After comfortably pottering for a few minutes behind other cars, the road opens up as far as I can see. Castriota claims the Mantide is 200 pounds lighter than a stock ZR1 and it would be easy to lay down several hundred meters of black strips, but I want to feel the actual acceleration and not tires melting. In second gear I get on it, and no sooner is the pedal half to two-thirds the way down than the tires are again struggling for grip.
Built for Drama
This adds to the drama of it all, the rear end twitching as that ripping canvas bellow overwhelms the cockpit. Running up over 6000 rpm I shift into third and finally, the throttle hits the floor. The car leaps forward, the nose staying level. I look at Jason and say, “Keep the tires connected with this and a 599 would be toast.” He simply grins as he already knows that.
We surge past 100 mph on the two-lane road and settle in at a good triple-digit pace, and there is nary a breeze coming into the car even though both windows are completely down. “No surprise there,” Castriota responds. “The aerodynamics are that efficient.”
While the Mantide is a ballistic missile of the first order, it never beats you up.
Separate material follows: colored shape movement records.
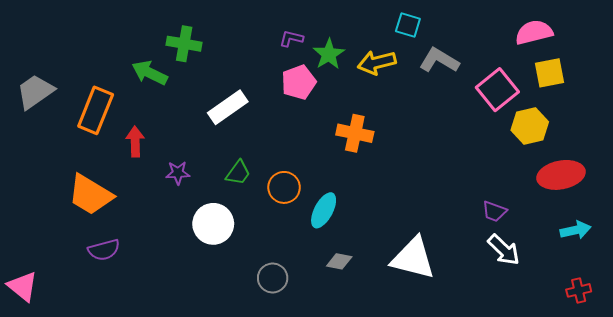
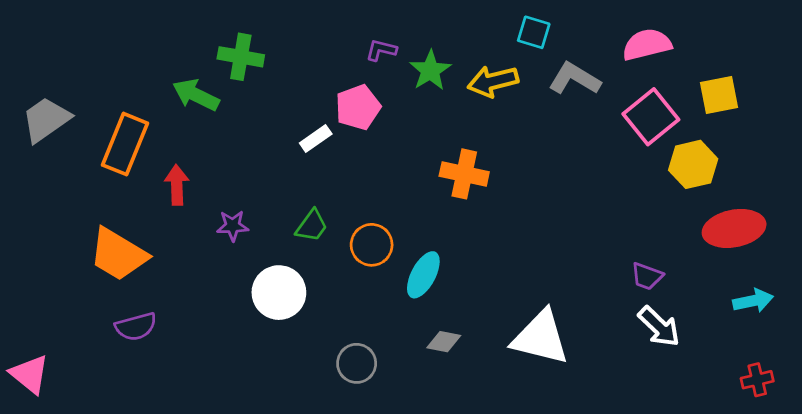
pink semicircle: (534, 32) -> (647, 45), moved
pink pentagon: (299, 82) -> (358, 107), moved
white rectangle: (228, 107) -> (316, 139), moved, size x0.6

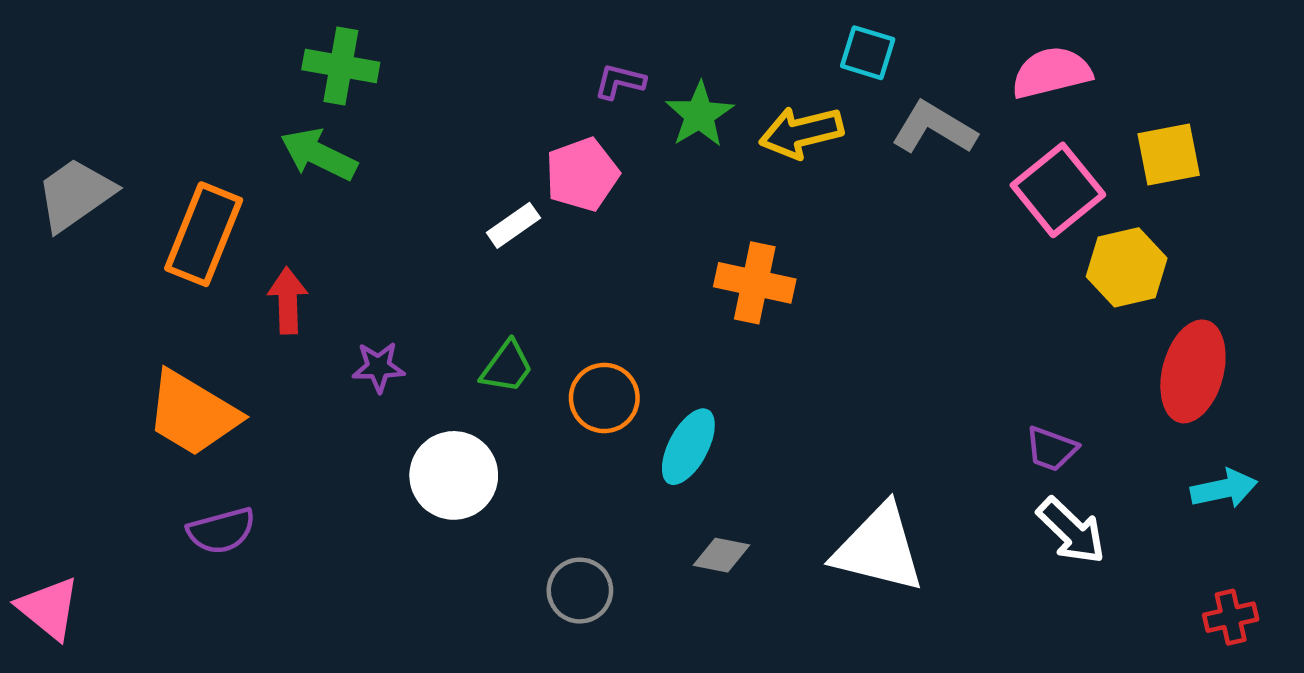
green cross: (241, 57) -> (341, 66), moved
red ellipse: (734, 228) -> (1193, 371), turned -64

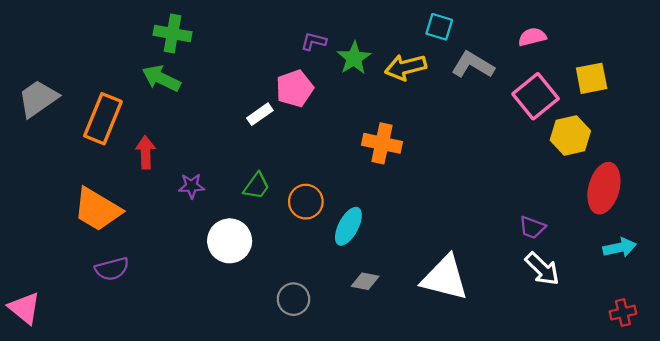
pink semicircle: (1051, 73) -> (532, 37), size x0.7

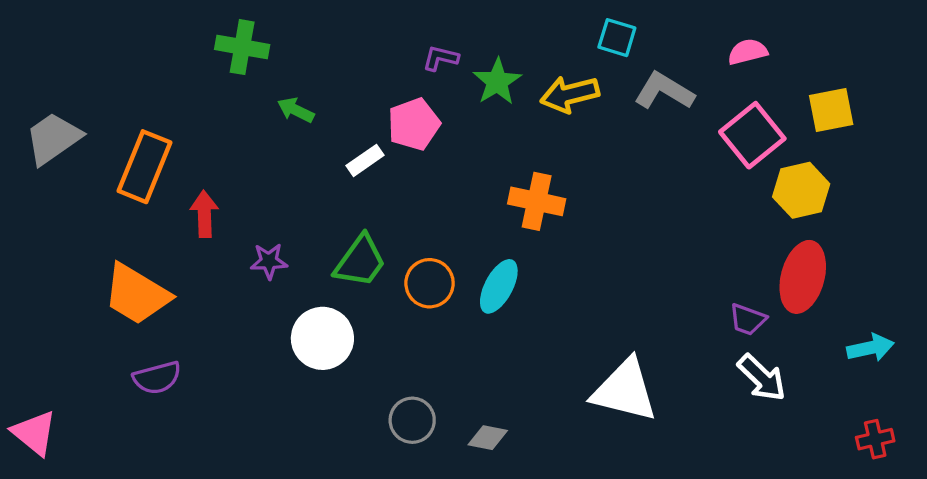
green arrow: (161, 78) -> (296, 110), moved, size x0.7
green trapezoid: (257, 186) -> (360, 261), size x1.4
red ellipse: (604, 188) -> (803, 277), moved
cyan ellipse: (348, 226) -> (499, 286), moved
gray diamond: (365, 281) -> (488, 438), moved

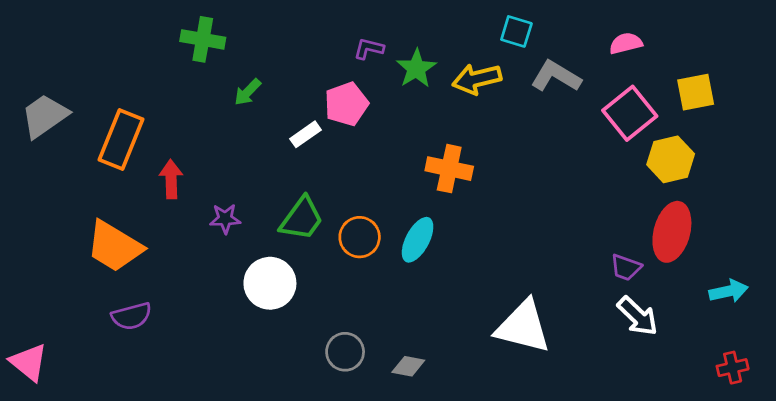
green arrow: (296, 110) -> (248, 92), turned -72

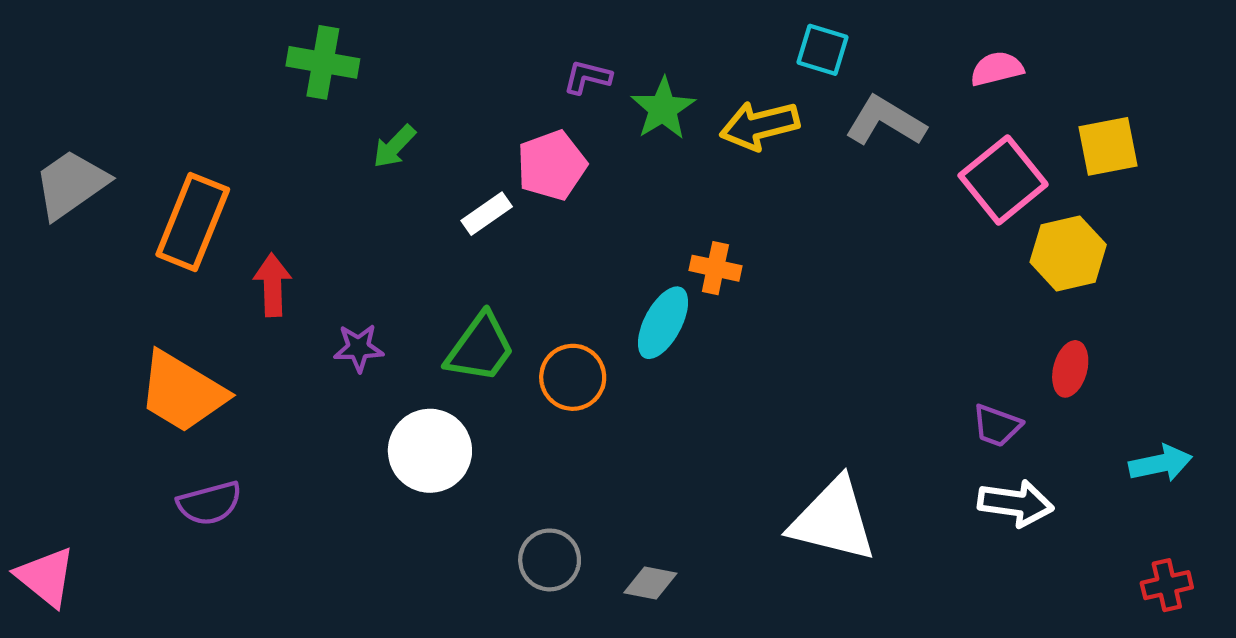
orange cross: (449, 169) -> (715, 268), size x0.7
red ellipse: (672, 232) -> (1070, 369), size x0.6
cyan ellipse: (418, 240) -> (663, 323), moved
white arrow: (638, 316) -> (1016, 503), turned -36

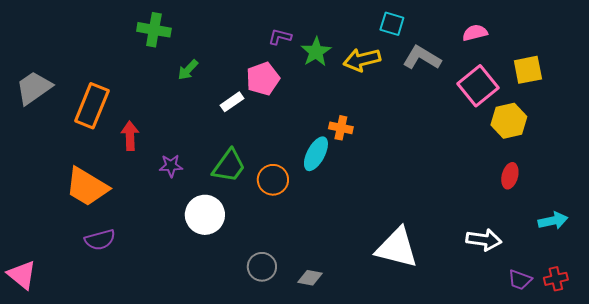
purple trapezoid: (997, 426) -> (520, 280), moved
GM’s Magnetic Selective Ride Control suspension’s magneto-rheological shocks are like those found on the 599, the steering is supple and precise at all speeds, and the ride is firm but never jarring.
This is truly an all-around sports/GT of the first order, and after my drive I find myself gazing at the Mantide, completely stupefied. Whether you are looking inside or out, it seems incomprehensible that a Corvette lurks under there; it’s that different.
“And that,” Castriota summarizes, “is the car’s magic.”